> [Work instruction]:
Every word of the listing should be reproduced without alteration.

> [Dataset records]:
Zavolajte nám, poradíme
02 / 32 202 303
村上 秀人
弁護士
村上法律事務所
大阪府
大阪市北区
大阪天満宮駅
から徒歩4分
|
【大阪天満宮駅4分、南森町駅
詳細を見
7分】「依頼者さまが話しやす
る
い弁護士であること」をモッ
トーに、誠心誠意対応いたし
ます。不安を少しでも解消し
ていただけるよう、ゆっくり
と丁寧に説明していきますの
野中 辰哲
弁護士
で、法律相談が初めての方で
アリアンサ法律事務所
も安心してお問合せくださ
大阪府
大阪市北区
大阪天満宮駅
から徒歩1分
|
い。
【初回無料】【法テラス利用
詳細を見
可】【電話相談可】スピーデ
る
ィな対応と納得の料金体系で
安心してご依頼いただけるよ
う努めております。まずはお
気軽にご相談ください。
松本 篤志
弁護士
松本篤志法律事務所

> [Written reply]:
Zavolajte nám, poradíme
02 / 32 202 303
村上 秀人
弁護士
村上法律事務所
大阪府
大阪市北区
大阪天満宮駅
から徒歩4分
|
【大阪天満宮駅4分、南森町駅
詳細を見
7分】「依頼者さまが話しやす
る
い弁護士であること」をモッ
トーに、誠心誠意対応いたし
ます。不安を少しでも解消し
ていただけるよう、ゆっくり
と丁寧に説明していきますの
野中 辰哲
弁護士
で、法律相談が初めての方で
アリアンサ法律事務所
も安心してお問合せくださ
大阪府
大阪市北区
大阪天満宮駅
から徒歩1分
|
い。
【初回無料】【法テラス利用
詳細を見
可】【電話相談可】スピーデ
る
ィな対応と納得の料金体系で
安心してご依頼いただけるよ
う努めております。まずはお
気軽にご相談ください。
松本 篤志
弁護士
松本篤志法律事務所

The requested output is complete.